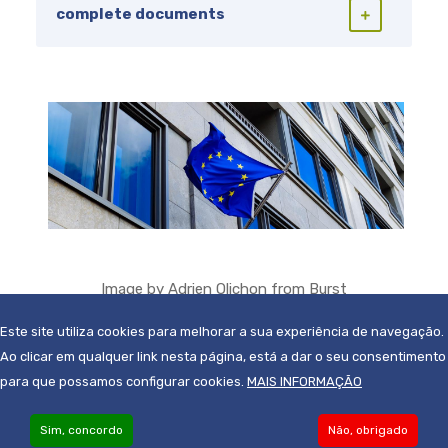
complete documents
Image by
Adrien Olichon
from
Burst
Este site utiliza cookies para melhorar a sua experiência de navegação.
Ao clicar em qualquer link nesta página, está a dar o seu consentimento
para que possamos configurar cookies.
MAIS INFORMAÇÃO
Sim, concordo
Não, obrigado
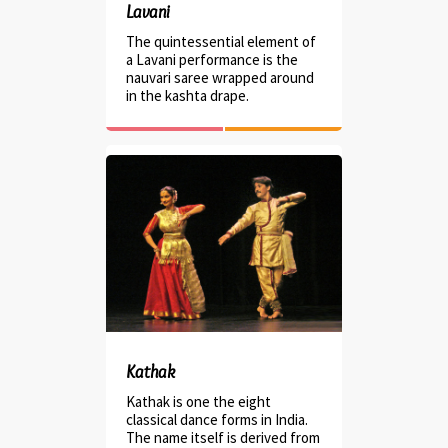
Lavani
The quintessential element of
a Lavani performance is the
nauvari saree wrapped around
in the kashta drape.
Kathak
Kathak is one the eight
classical dance forms in India.
The name itself is derived from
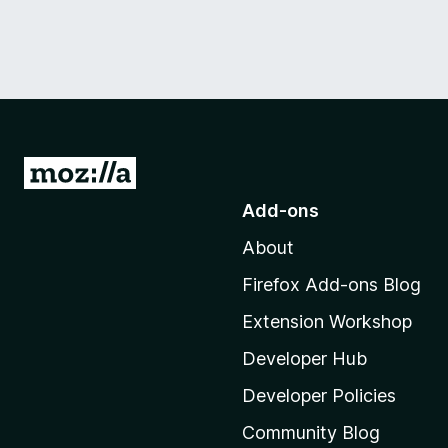
G
o
Add-ons
t
About
o
M
Firefox Add-ons Blog
o
Extension Workshop
z
i
Developer Hub
l
Developer Policies
l
Community Blog
a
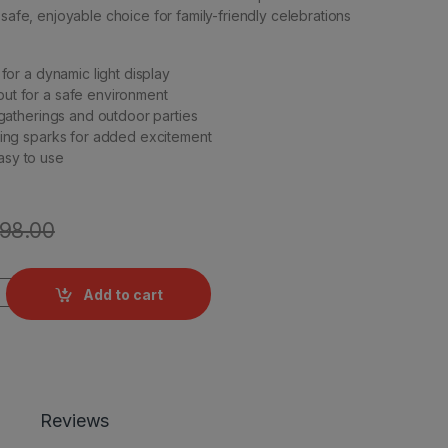
 safe, enjoyable choice for family-friendly celebrations
 for a dynamic light display
ut for a safe environment
 gatherings and outdoor parties
ning sparks for added excitement
sy to use
198.00
ntity
Add to cart
Reviews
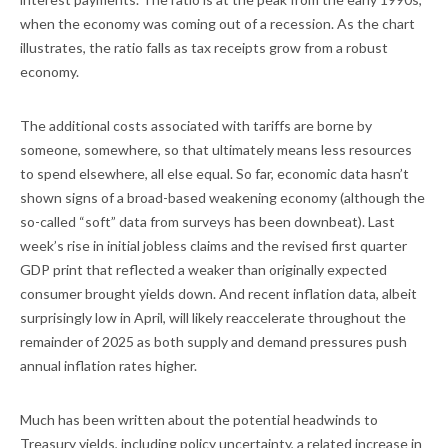
when the economy was coming out of a recession. As the chart
illustrates, the ratio falls as tax receipts grow from a robust
economy.
The additional costs associated with tariffs are borne by
someone, somewhere, so that ultimately means less resources
to spend elsewhere, all else equal. So far, economic data hasn’t
shown signs of a broad-based weakening economy (although the
so-called “soft” data from surveys has been downbeat). Last
week’s rise in initial jobless claims and the revised first quarter
GDP print that reflected a weaker than originally expected
consumer brought yields down. And recent inflation data, albeit
surprisingly low in April, will likely reaccelerate throughout the
remainder of 2025 as both supply and demand pressures push
annual inflation rates higher.
Much has been written about the potential headwinds to
Treasury yields, including policy uncertainty, a related increase in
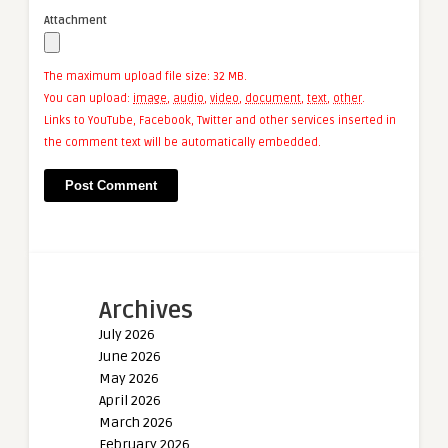
Attachment
The maximum upload file size: 32 MB.
You can upload:
image
,
audio
,
video
,
document
,
text
,
other
.
Links to YouTube, Facebook, Twitter and other services inserted in
the comment text will be automatically embedded.
Archives
July 2026
June 2026
May 2026
April 2026
March 2026
February 2026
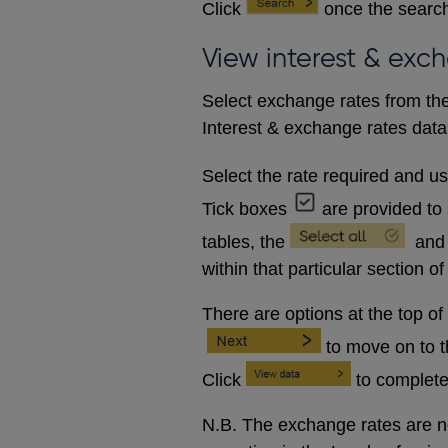
Click
once the search
View interest & exc
Select exchange rates from the
Interest & exchange rates data 
Select the rate required and u
Tick boxes
are provided to 
tables, the
and
within that particular section of
There are options at the top of
to move on to 
Click
to complete
N.B. The exchange rates are no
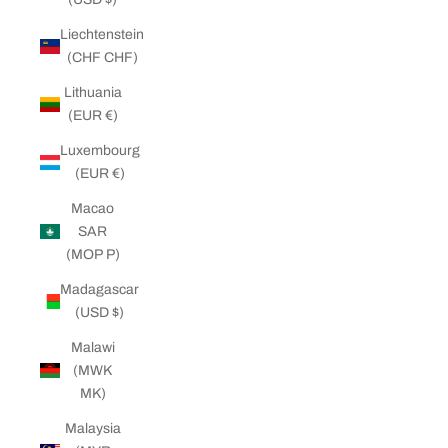
Liechtenstein
(CHF CHF)
Lithuania
(EUR €)
Luxembourg
(EUR €)
Macao
SAR
(MOP P)
Madagascar
(USD $)
Malawi
(MWK
MK)
Malaysia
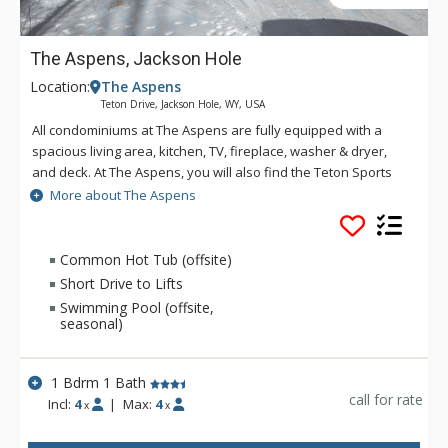
The Aspens, Jackson Hole
Location:
The Aspens
Teton Drive, Jackson Hole, WY, USA
All condominiums at The Aspens are fully equipped with a
spacious living area, kitchen, TV, fireplace, washer & dryer,
and deck. At The Aspens, you will also find the Teton Sports
Club full athletic facility, available for a nominal fee. The
More about The Aspens
Aspens condominiums range in size from one to four
bedrooms.
Common Hot Tub (offsite)
Short Drive to Lifts
Swimming Pool (offsite,
seasonal)
1 Bdrm 1 Bath
call for rate
Incl:
4
|
Max:
4
x
x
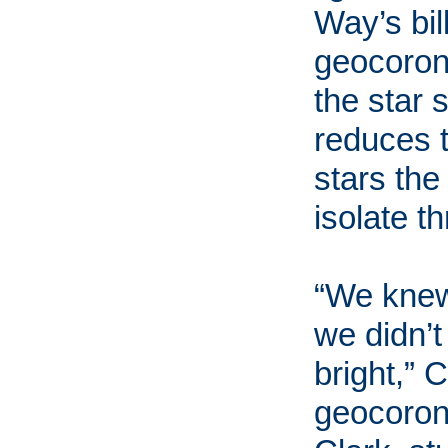
Way’s bil
geocoron
the star 
reduces t
stars the
isolate t
“We knew 
we didn’t
bright,” 
geocoron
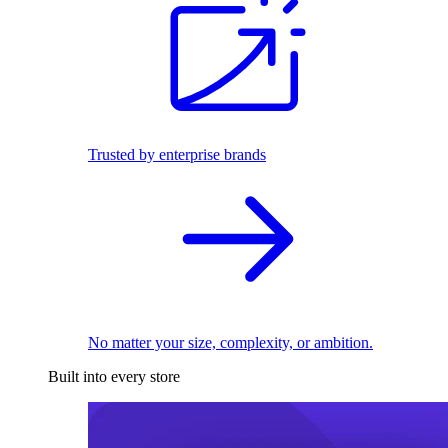
Trusted by enterprise brands
No matter your size, complexity, or ambition.
Built into every store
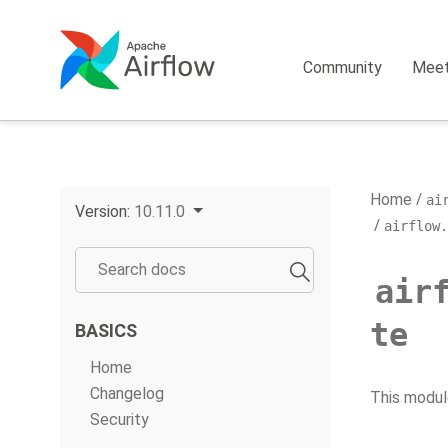
Community
Mee
Home
ai
Version:
10.11.0
airflow.
air
te
BASICS
Home
Changelog
This modul
Security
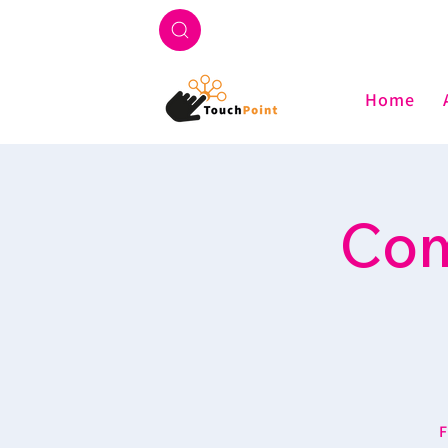
Home
Com
F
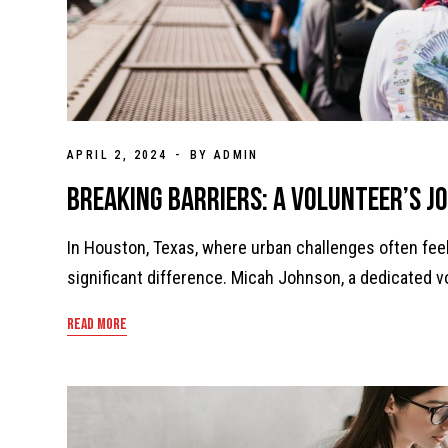
APRIL 2, 2024
BY ADMIN
Breaking Barriers: A Volunteer’s J
In Houston, Texas, where urban challenges often fe
significant difference. Micah Johnson, a dedicated 
READ MORE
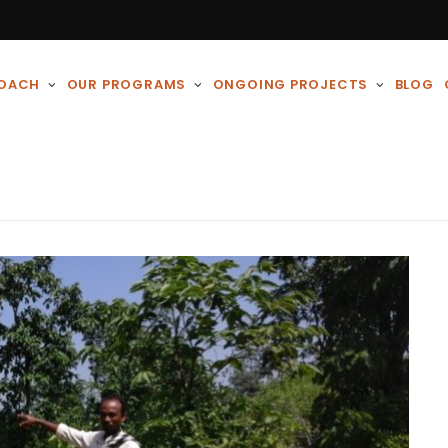
ROACH
OUR PROGRAMS
ONGOING PROJECTS
BLOG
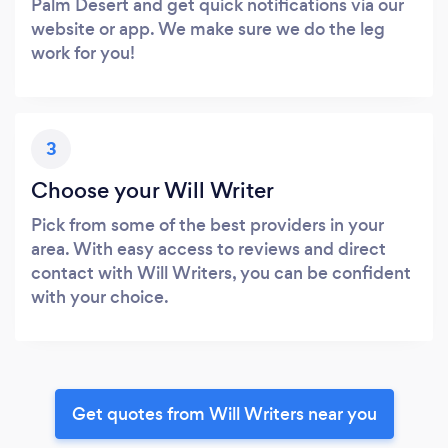
Palm Desert and get quick notifications via our
website or app. We make sure we do the leg
work for you!
3
Choose your Will Writer
Pick from some of the best providers in your
area. With easy access to reviews and direct
contact with Will Writers, you can be confident
with your choice.
Get quotes from Will Writers near you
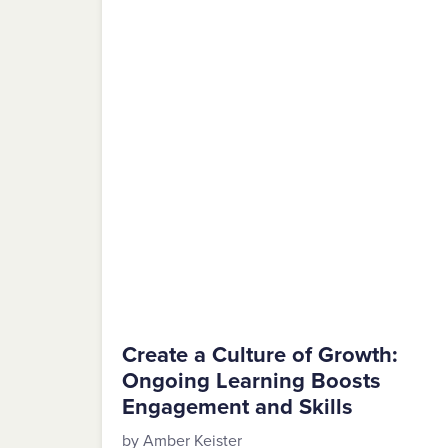
Create a Culture of Growth:
Ongoing Learning Boosts
Engagement and Skills
by Amber Keister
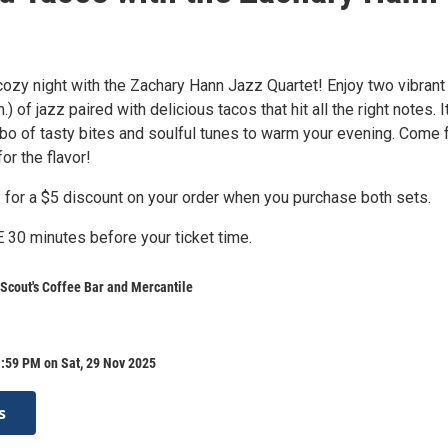
cozy night with the Zachary Hann Jazz Quartet! Enjoy two vibrant
.) of jazz paired with delicious tacos that hit all the right notes. I
bo of tasty bites and soulful tunes to warm your evening. Come 
or the flavor!
for a $5 discount on your order when you purchase both sets.
0 minutes before your ticket time.
 Scout's Coffee Bar and Mercantile
:59 PM on Sat, 29 Nov 2025
s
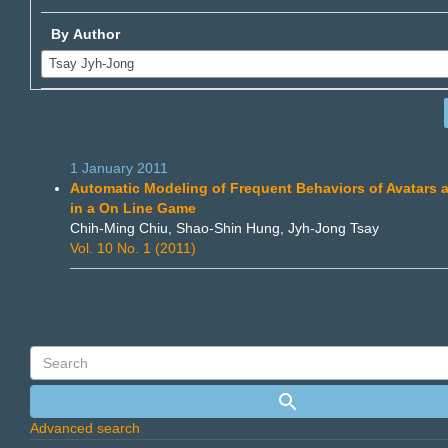
By Author
1 January 2011
Automatic Modeling of Frequent Behaviors of Avatars 
in a On Line Game
Chih-Ming Chiu, Shao-Shin Hung, Jyh-Jong Tsay
Vol. 10 No. 1 (2011)
Advanced search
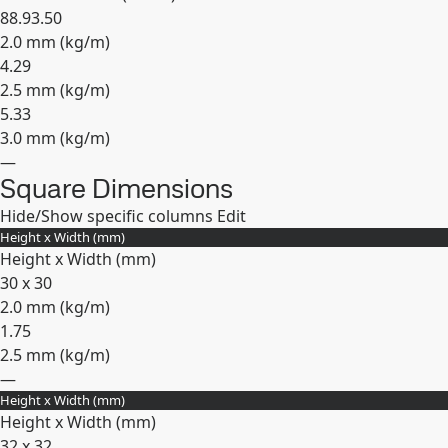
88.9
3.50
2.0 mm (
kg/m
)
4.29
2.5 mm (
kg/m
)
5.33
3.0 mm (
kg/m
)
—
Square Dimensions
Expand
Hide/Show specific columns
Edit
Height x Width (mm)
Height x Width (mm)
30 x 30
2.0 mm (
kg/m
)
1.75
2.5 mm (
kg/m
)
—
Height x Width (mm)
Expand
Height x Width (mm)
32 x 32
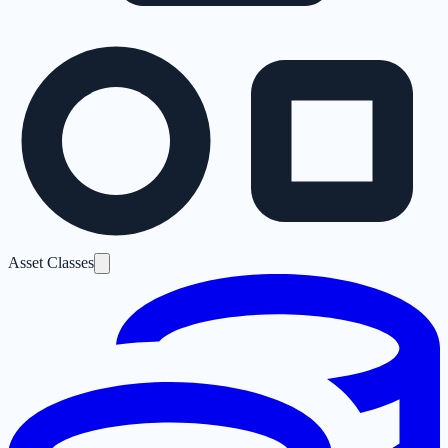
Asset Classes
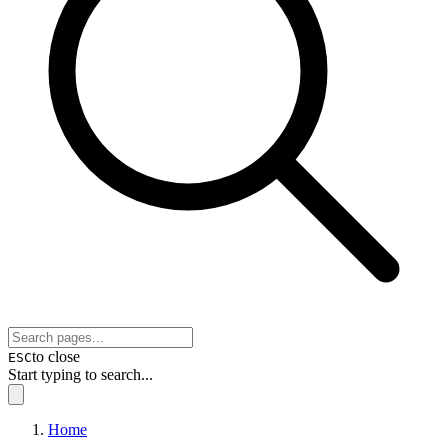
to close
ESC
Start typing to search...
Home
================================
▸ **EXERCISE REQUIREMENTS**
Supply only the count of lines above holding "search".

▸ **SOLUTION FOR THIS EXERCISE**
3